KDE Cryptography Module

Tom Albers tomalbers at kde.nl
Thu May 24 19:17:55 BST 2007


Op do 24 mei 2007 00:40 schreef u:
> Tom Albers wrote:
> >Op wo 23 mei 2007 20:37 schreef u:
> >> Mailody is using QSslSocket without any certificate store or policy
> >> management. This is obviously not acceptable for a release.
> >
> >I store them in a database if the user wants that..
> 
> That's not the way it should be. Certificates should be global in KDE. 
> There should be a standardised window saying "here's a new certificate, 
> do you want to accept it"?

That's exactly what i would prefer and use instantly as soon as there is code. QSslSocket is there so people will start using it - even if we decide to only support QCA.  So we if we do the latter, please provide an interface for QSslSocket where people can pass on the received certificate for verification.
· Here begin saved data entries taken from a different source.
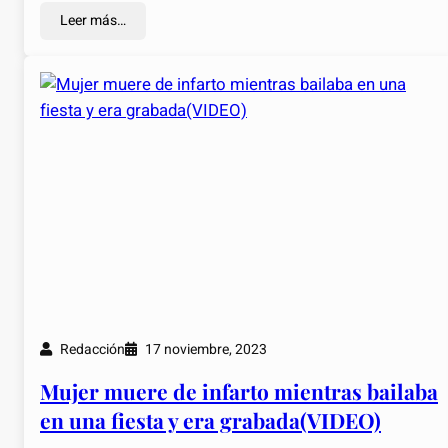
Leer más…
Redacción
17 noviembre, 2023
Mujer muere de infarto mientras bailaba
en una fiesta y era grabada(VIDEO)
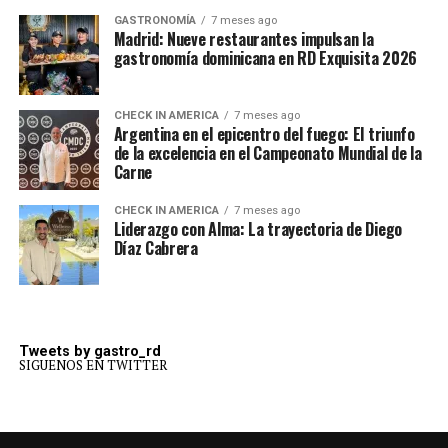
GASTRONOMÍA
7 meses ago
Madrid: Nueve restaurantes impulsan la
gastronomía dominicana en RD Exquisita 2026
CHECK IN AMERICA
7 meses ago
Argentina en el epicentro del fuego: El triunfo
de la excelencia en el Campeonato Mundial de la
Carne
CHECK IN AMERICA
7 meses ago
Liderazgo con Alma: La trayectoria de Diego
Díaz Cabrera
Tweets by gastro_rd
SIGUENOS EN TWITTER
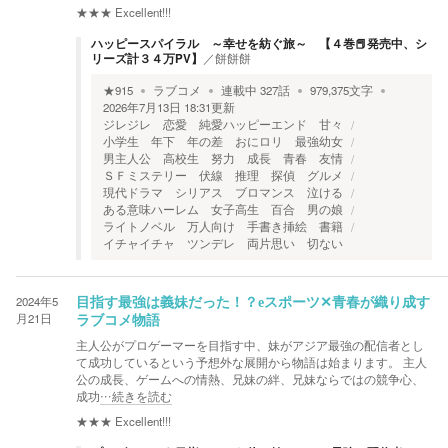
★★★
Excellent!!!
ハッピースパイラル ～幸せを紡ぐ旅～ 【４巻📕発売中、シ
リーズ計３４万PV】
／
餅餅餅
★
915
ラブコメ
連載中
327
話
979,375
文字
2026年7月13日 18:31
更新
ジレジレ 恋愛 純愛ハッピーエンド 甘々
小学生 年下 年の差 おにロリ 最強幼女
男主人公 高校生 努力 成長 青春 友情
ＳＦミステリー 伏線 推理 探偵 グルメ
現代ドラマ シリアス ブロマンス 泣ける
ある意味ハーレム 女子高生 百合 男の娘
ライトノベル 万人向け 手書き挿絵 書籍
イチャイチャ ツンデレ 両片思い 切ない
2024年5
目指す最強は義妹だった！？eスポーツ✕青春が織り成す
月21日
ラブコメ物語
主人公がプロゲーマーを目指す中、妹がアジア最強の配信者とし
て成功しているという予想外な展開から物語は始まります。 主人
公の成長、ゲームへの情熱、兄妹の絆、兄妹ならではの競争心、
成功
…続きを読む
★★★
Excellent!!!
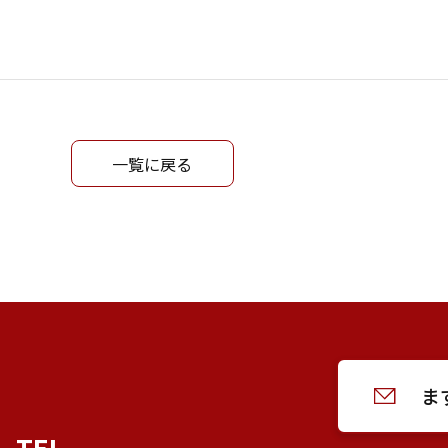
一覧に戻る
ま
TEL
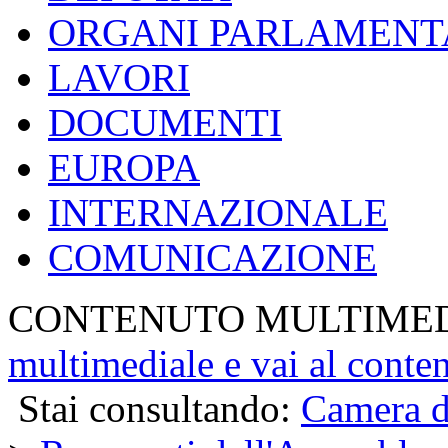
ORGANI PARLAMENT
LAVORI
DOCUMENTI
EUROPA
INTERNAZIONALE
COMUNICAZIONE
CONTENUTO MULTIME
multimediale e vai al conte
Stai consultando:
Camera d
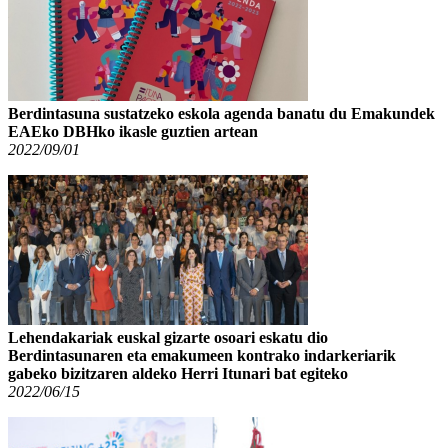
Berdintasuna sustatzeko eskola agenda banatu du Emakundek
EAEko DBHko ikasle guztien artean
2022/09/01
Lehendakariak euskal gizarte osoari eskatu dio
Berdintasunaren eta emakumeen kontrako indarkeriarik
gabeko bizitzaren aldeko Herri Itunari bat egiteko
2022/06/15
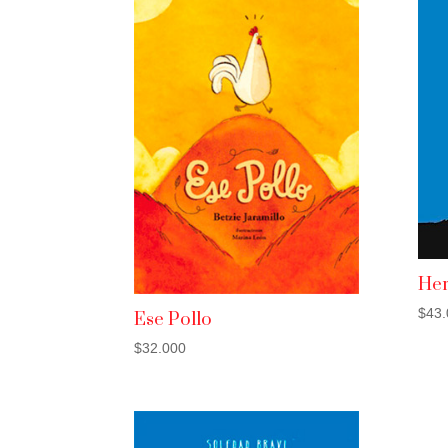
He
$
43.
Ese Pollo
$
32.000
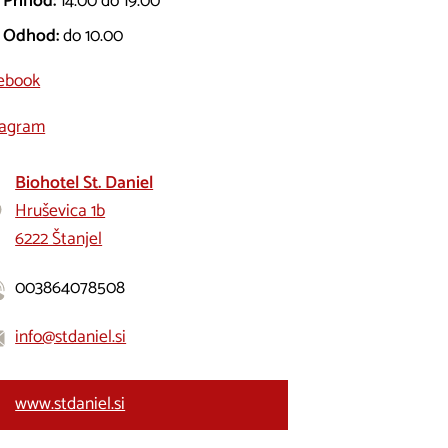
Prihod:
14.00 do 19.00
Odhod:
do 10.00
ebook
tagram
Biohotel St. Daniel
Hruševica 1b
6222 Štanjel
003864078508
info@stdaniel.si
www.stdaniel.si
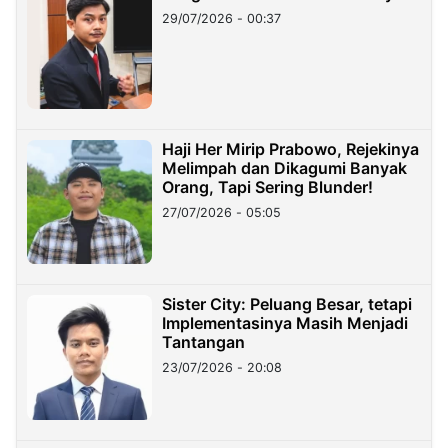
29/07/2026 - 00:37
Haji Her Mirip Prabowo, Rejekinya
Melimpah dan Dikagumi Banyak
Orang, Tapi Sering Blunder!
27/07/2026 - 05:05
Sister City: Peluang Besar, tetapi
Implementasinya Masih Menjadi
Tantangan
23/07/2026 - 20:08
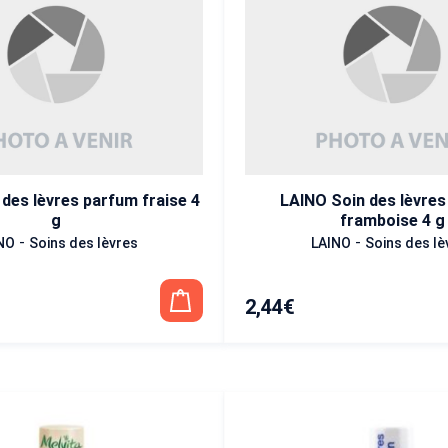
des lèvres parfum fraise 4
LAINO Soin des lèvre
g
framboise 4 g
-
-
NO
Soins des lèvres
LAINO
Soins des lè
2,44
€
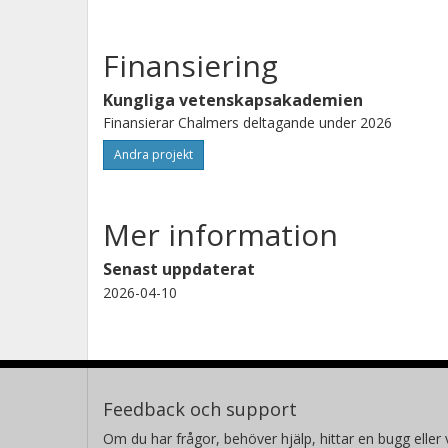
Finansiering
Kungliga vetenskapsakademien
Finansierar Chalmers deltagande under 2026
Andra projekt
Mer information
Senast uppdaterat
2026-04-10
Feedback och support
Om du har frågor, behöver hjälp, hittar en bugg eller v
Delaying it to KDE 4.1 will bring big security risks imho.

 > The CA list should be maintained at a central place.

Yes.

> Applications shouldn't deal with certificates at all. At most, we should 
> provide a UI for each application to choose a certificate and then record 
> that config.

Yes.
 
> >I'll switch to QSslSocket usage directly then.
> 
> No, that's the wrong approach.
> 
> When we bless one alternative in KDE, that's the *only* alternative that 
> will be allowed in KDE code. 

Mailody is not part of the main modules. I've used QCA for the KDE3 releases and implementing TLS/SSL with QCA correctly and for all mailservers is a pain to be honest. I will not switch back to QCA. Unless of course QCA is wrapped in functions identical to QSslSocket.

> If we decide it's QSslSocket, it's that and 
> QCA::TLS or plain sockets are not allowed. Same if we decide to go for 
> QCA::TLS: at that point, QSslSocket is simply not allowed. I don't know 
> if supporting both is possible or even desireable.

'simply not allowed' is a bit harsh. You might mean 'not supported by the KDE security team'.  QSslSocket is simply there.

> It depends on how easy it is to merge the certificate store mechanism with 
> KSSL's current (and probably replace it). Then we start phasing out 
> KSSL's own backend.
> 
> Hopefully, by the second beta (July 25th), we'll have a preliminary API.

Great, I can't wait ;-) I can implement it in Mailody quickly so there is a real test case to work with.